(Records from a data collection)

• • • • •

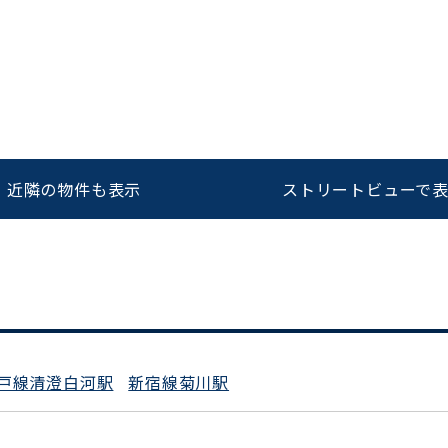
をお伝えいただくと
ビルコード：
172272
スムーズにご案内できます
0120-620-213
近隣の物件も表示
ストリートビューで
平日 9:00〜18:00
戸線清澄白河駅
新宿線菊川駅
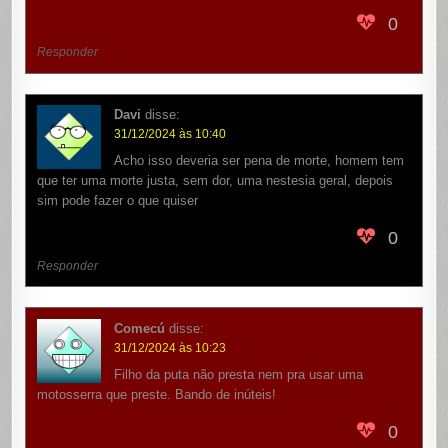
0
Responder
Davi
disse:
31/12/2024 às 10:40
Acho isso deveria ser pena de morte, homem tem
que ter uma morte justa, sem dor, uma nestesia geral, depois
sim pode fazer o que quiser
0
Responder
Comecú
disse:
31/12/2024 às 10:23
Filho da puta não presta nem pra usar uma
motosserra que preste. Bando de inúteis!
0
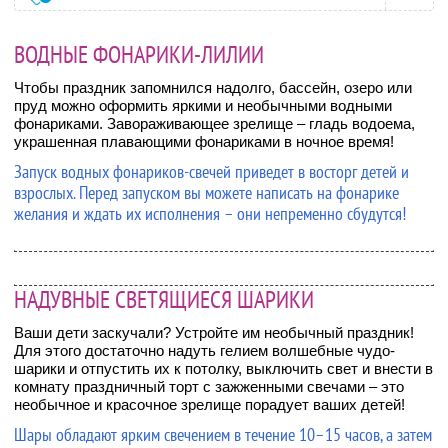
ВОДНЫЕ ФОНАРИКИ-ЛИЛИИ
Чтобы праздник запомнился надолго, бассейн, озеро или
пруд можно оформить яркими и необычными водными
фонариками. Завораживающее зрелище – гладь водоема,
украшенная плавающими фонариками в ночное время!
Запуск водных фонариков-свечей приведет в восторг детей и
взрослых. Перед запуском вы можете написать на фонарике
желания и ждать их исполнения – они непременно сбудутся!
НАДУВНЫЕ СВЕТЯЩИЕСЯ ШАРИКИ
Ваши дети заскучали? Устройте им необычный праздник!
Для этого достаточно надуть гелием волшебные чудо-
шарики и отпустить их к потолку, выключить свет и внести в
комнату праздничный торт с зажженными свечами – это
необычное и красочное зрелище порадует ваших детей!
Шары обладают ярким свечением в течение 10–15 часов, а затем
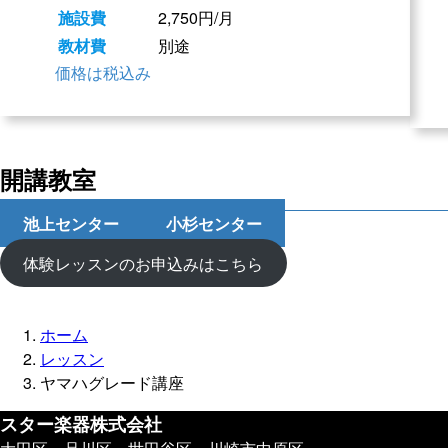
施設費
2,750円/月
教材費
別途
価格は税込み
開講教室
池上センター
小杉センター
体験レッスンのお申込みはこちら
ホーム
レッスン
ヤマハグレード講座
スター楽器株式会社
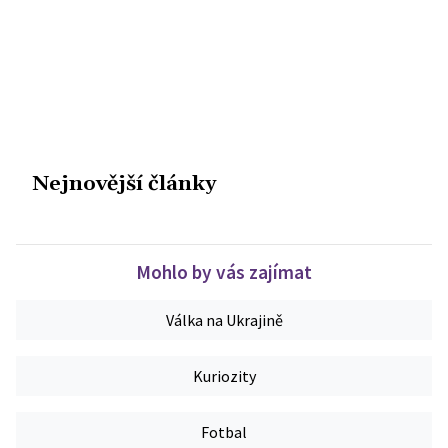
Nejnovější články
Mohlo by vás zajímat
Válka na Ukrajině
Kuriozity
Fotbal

• • • • •

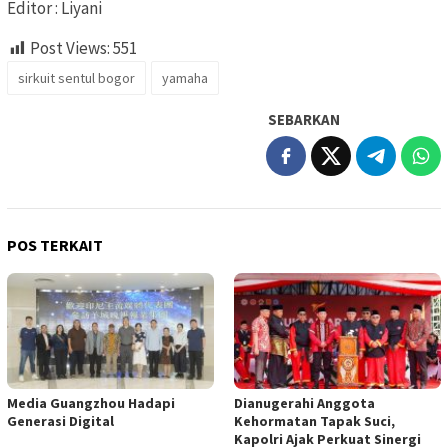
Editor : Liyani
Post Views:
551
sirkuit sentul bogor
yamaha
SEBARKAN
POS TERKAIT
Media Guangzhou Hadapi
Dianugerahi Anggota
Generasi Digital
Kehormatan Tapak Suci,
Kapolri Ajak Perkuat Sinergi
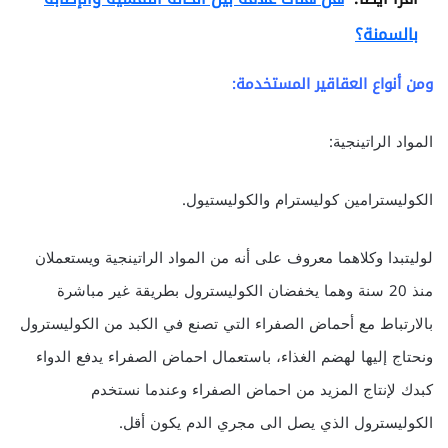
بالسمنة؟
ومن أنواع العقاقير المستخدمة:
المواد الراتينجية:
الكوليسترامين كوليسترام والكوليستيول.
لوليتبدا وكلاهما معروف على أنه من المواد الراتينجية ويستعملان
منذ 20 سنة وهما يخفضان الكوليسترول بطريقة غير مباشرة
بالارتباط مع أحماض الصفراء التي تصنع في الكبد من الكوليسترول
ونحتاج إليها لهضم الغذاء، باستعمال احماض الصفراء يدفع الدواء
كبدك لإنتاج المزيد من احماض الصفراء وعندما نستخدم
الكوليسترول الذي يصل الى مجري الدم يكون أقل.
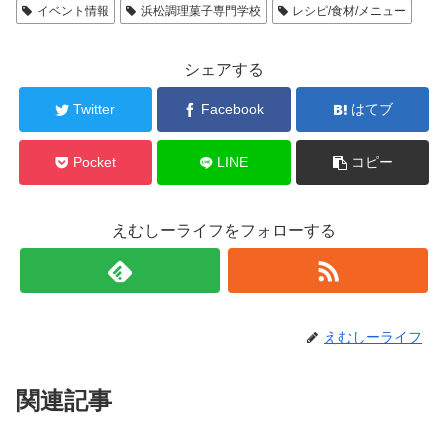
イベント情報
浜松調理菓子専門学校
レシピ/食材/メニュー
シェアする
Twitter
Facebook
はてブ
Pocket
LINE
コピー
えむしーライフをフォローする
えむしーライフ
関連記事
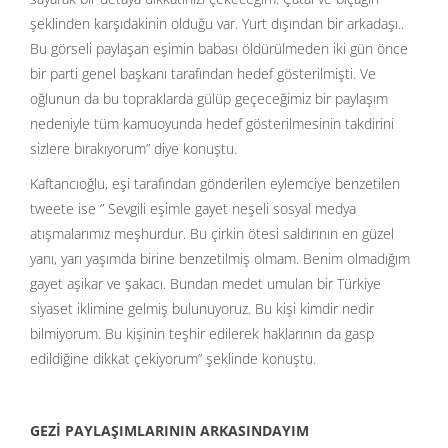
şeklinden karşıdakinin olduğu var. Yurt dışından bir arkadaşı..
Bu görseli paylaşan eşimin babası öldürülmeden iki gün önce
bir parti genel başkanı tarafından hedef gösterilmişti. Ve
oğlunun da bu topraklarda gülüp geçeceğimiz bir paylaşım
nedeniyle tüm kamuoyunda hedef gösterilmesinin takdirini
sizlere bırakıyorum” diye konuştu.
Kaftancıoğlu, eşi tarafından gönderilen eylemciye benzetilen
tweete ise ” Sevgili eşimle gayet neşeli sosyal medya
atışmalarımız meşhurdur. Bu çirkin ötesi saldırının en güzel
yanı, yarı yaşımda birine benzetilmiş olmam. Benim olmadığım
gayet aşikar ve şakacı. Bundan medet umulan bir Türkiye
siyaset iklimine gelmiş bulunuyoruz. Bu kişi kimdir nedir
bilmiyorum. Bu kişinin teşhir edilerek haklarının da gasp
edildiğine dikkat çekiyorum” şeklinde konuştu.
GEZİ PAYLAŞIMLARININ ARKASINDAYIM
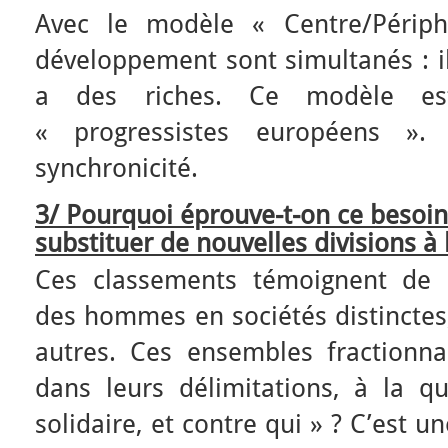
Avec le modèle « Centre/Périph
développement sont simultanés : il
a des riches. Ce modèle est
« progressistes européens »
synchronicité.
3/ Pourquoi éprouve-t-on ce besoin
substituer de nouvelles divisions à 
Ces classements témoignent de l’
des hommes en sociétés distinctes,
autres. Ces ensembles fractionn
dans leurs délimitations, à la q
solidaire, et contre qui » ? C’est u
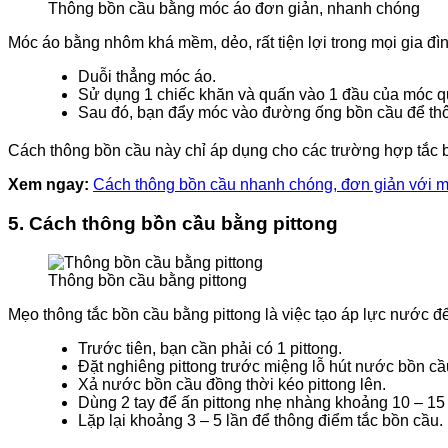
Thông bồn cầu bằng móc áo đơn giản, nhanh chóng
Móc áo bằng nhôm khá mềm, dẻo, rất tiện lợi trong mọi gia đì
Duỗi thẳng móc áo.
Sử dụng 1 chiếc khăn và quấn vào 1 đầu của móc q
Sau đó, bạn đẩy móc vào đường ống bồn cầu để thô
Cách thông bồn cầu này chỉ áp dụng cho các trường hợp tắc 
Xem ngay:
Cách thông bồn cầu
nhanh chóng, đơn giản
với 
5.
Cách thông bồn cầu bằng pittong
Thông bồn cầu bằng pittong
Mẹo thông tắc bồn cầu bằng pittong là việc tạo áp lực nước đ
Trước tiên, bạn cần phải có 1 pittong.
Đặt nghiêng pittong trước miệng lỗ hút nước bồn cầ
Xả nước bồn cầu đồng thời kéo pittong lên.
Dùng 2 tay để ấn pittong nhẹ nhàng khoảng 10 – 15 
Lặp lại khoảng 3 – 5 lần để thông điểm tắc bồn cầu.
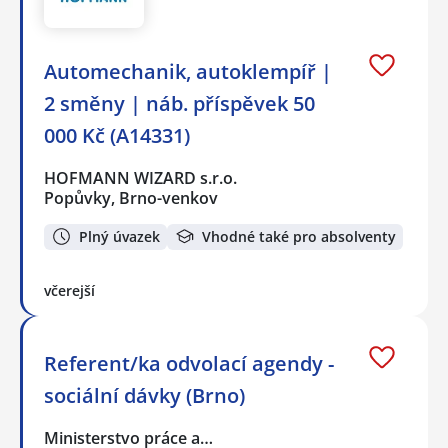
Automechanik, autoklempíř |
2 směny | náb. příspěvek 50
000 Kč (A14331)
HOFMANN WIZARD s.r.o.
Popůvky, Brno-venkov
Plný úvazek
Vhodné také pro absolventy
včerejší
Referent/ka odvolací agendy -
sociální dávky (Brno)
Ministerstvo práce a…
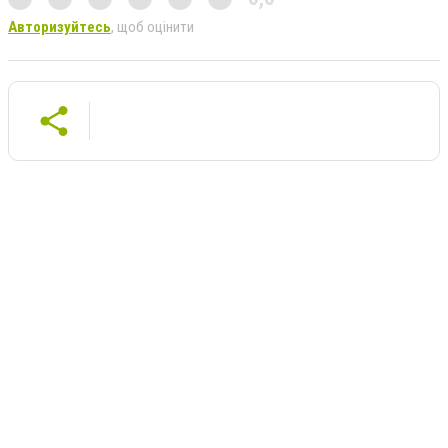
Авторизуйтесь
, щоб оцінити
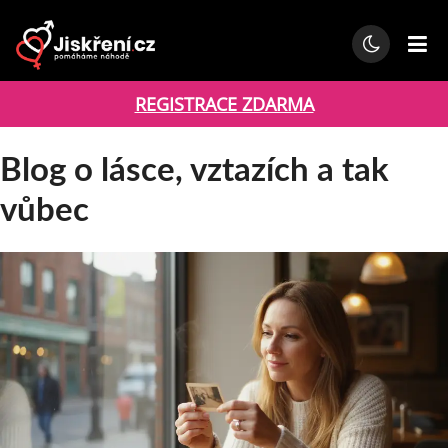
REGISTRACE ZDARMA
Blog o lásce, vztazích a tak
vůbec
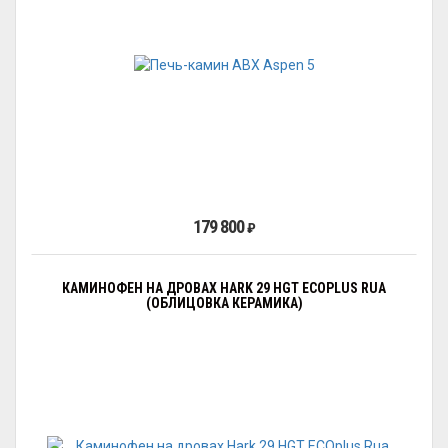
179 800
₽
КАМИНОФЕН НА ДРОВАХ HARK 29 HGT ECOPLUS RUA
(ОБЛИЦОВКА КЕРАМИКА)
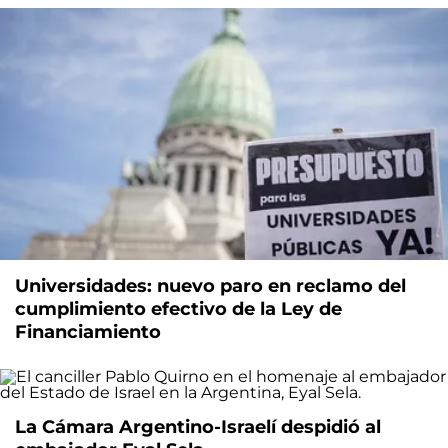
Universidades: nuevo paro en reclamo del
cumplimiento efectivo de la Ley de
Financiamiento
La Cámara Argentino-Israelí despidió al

• • • • •

Of the records above, print only the lines from the one containing "(ОБЛИЦОВКА КЕРАМИКА)" through the one containing "La Cámara Argentino-Israelí despidió al", inclusive and unaltered, leaving out pictures.

(ОБЛИЦОВКА КЕРАМИКА)
Universidades: nuevo paro en reclamo del
cumplimiento efectivo de la Ley de
Financiamiento
La Cámara Argentino-Israelí despidió al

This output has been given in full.